Ele se queixa que milhões de doses de imunizante já chegaram ao país (da Coronavac), mas mesmo assim ainda não foi traçado um plano para o início do processo de vacinação. O Instituto Butantan prevê entregar nesta quinta (7) a documentação para solicitar o registro de aplicação da Coronavac no Brasil, e a expectativa do governo paulista é iniciar a vacinação no estado em 25 de janeiro. A Fiocruz anunciou a compra excepcional de 2 milhões de doses da vacina de Oxford produzida na Índia. A encomenda deve chegar ainda este mês, segundo prevê o governo federal. Não há data, porém, para o início da vacinação nacional.
A Fiocruz (Fundação Oswaldo Cruz) informou nesta terça-feira (5) que as negociações para trazer 2 milhões de doses de vacinas contra a covid-19 estão “avançadas” e que a importação das doses deve ser feita ao custo de US$ 5,25 a unidade (ou R$ 27,90 cada). Com isso, a previsão é que a medida tenha custo de ao menos R$ 55,5 milhões ao governo, segundo a atual cotação do dólar. A fundação não informou se há outros custos incluídos no processo. Atualmente, a importação das 2 milhões de doses já prontas é tida como a principal aposta do Ministério da Saúde para iniciar a vacinação no país. As doses devem ser entregues pelo Serum Institute, um dos centros de produção da AstraZeneca, que fica na Índia.
Mais cedo, os ministérios das Relações Exteriores e da Saúde divulgaram uma nota em que afirmam que não há proibição oficial do governo da Índia para exportação de vacinas contra a covid-19 e que a previsão é que as doses sejam entregues em meados deste mês. O posicionamento ocorreu após o CEO do Serum Institute, Adar Poonawalla, afirmar, no domingo (3), que a Índia havia proibido a exportação de vacinas para priorizar o mercado interno. Ele recuou dois dias depois.
Hipóteses
Atualmente, o ministério vem divulgando que pretende começar a vacinação na melhor das hipóteses em 20 de janeiro e na pior, em 10 de fevereiro. Ainda não há, porém, uma previsão exata da data de entrega das vacinas. As vacinas dependem de um aval da Anvisa (Agência Nacional de Vigilância Sanitária) para que elas possam ser utilizadas. Em nota, a Fiocruz informa que pretende entrar com um pedido de uso emergencial ainda nesta semana.

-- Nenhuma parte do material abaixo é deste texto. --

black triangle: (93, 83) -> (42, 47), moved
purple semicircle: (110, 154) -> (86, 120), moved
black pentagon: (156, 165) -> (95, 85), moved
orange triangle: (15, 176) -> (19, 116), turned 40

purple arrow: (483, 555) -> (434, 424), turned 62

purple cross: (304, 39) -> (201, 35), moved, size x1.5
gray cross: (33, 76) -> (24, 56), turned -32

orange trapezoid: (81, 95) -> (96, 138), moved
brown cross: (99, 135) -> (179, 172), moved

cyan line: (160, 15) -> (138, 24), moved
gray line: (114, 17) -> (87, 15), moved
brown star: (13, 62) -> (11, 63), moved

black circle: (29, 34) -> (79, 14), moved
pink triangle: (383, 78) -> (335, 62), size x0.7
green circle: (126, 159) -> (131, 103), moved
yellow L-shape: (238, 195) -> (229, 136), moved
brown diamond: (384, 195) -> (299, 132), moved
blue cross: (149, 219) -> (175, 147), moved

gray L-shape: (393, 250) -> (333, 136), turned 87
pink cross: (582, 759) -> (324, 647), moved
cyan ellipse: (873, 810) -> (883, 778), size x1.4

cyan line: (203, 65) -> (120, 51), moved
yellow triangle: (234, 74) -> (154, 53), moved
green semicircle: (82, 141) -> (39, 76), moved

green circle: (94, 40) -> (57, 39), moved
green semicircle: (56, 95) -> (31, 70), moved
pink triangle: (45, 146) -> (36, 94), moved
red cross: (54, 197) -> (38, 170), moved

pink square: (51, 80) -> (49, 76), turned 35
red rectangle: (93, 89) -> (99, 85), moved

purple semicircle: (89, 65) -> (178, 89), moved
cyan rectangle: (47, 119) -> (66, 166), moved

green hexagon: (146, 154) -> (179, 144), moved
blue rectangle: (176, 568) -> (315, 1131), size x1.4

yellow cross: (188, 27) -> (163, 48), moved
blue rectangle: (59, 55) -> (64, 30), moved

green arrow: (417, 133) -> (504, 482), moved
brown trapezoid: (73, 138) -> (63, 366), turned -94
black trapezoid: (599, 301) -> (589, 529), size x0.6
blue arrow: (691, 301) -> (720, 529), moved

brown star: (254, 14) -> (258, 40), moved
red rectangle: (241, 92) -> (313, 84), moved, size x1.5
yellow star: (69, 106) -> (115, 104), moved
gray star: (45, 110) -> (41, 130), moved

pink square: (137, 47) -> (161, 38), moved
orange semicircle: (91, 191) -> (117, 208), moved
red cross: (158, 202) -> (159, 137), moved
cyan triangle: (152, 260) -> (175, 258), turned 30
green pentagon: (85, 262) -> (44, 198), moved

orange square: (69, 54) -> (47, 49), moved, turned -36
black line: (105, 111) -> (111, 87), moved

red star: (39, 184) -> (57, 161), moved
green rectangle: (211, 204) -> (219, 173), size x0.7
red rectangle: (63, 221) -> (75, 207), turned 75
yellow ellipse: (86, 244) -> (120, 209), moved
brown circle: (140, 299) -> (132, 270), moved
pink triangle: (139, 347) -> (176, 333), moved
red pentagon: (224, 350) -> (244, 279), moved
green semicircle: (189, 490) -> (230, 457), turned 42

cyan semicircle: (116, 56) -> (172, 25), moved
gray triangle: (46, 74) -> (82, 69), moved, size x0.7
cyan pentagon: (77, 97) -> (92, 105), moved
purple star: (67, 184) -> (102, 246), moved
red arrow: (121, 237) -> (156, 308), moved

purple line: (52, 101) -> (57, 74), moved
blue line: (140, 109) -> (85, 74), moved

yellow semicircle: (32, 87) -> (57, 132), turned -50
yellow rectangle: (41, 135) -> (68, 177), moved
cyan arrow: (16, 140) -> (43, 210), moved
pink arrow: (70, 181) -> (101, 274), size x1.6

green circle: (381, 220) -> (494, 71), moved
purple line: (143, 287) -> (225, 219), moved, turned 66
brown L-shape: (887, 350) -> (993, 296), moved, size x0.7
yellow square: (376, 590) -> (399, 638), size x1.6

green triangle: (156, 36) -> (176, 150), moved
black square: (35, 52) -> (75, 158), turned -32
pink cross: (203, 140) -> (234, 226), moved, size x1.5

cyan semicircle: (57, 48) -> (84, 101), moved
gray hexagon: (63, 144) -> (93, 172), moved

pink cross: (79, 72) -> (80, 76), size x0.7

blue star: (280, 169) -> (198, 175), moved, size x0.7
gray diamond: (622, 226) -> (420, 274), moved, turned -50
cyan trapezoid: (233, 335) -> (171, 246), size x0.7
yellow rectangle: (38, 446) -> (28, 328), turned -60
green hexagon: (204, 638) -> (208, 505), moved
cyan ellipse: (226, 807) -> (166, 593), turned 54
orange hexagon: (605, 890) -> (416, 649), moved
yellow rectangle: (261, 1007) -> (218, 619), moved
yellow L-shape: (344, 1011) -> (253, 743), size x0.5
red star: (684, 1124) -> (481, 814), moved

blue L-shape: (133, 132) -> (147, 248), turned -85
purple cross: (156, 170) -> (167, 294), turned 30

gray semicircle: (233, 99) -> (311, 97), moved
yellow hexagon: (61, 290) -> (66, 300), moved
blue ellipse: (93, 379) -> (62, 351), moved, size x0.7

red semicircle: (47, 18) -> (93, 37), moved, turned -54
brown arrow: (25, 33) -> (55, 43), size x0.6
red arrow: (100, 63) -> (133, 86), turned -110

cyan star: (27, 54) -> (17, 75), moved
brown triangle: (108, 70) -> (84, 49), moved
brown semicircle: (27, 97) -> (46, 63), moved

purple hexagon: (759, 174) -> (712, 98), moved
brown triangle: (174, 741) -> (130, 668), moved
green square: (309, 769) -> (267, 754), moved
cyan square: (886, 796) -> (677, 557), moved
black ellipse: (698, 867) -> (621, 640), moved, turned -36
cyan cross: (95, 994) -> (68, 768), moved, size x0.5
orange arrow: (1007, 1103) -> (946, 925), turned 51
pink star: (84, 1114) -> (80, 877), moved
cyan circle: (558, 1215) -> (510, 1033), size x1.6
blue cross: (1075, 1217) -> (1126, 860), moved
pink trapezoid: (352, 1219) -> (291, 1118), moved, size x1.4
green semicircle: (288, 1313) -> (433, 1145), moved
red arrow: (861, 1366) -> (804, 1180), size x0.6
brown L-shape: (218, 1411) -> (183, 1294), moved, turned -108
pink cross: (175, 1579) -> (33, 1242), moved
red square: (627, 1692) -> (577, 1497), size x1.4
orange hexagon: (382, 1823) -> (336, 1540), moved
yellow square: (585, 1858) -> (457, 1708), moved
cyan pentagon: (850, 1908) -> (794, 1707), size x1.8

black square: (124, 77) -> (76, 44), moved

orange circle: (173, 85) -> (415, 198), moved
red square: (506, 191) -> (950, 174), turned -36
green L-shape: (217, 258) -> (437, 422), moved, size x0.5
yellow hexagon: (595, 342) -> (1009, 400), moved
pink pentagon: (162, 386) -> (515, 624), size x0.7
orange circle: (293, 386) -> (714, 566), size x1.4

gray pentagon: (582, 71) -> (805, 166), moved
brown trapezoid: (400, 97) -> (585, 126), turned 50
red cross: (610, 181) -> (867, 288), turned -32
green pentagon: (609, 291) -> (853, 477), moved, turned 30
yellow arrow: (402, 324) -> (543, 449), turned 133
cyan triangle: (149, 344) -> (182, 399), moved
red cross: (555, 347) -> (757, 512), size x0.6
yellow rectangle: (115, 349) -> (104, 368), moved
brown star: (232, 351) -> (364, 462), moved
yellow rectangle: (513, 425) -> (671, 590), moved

“A Fiocruz aguarda o recebimento de informações da AstraZeneca e do Instituto Serum relativas à produção e ao controle de qualidade da vacina para submeter formalmente o pedido”, informou a fundação em nota. Em junho, a instituição firmou um acordo com a AstraZeneca e Universidade de Oxford, que desenvolvem a vacina, para obter 100,4 milhões de doses da vacina de Oxford por meio de produção nacional, ao custo de R$ 1,9 bilhão.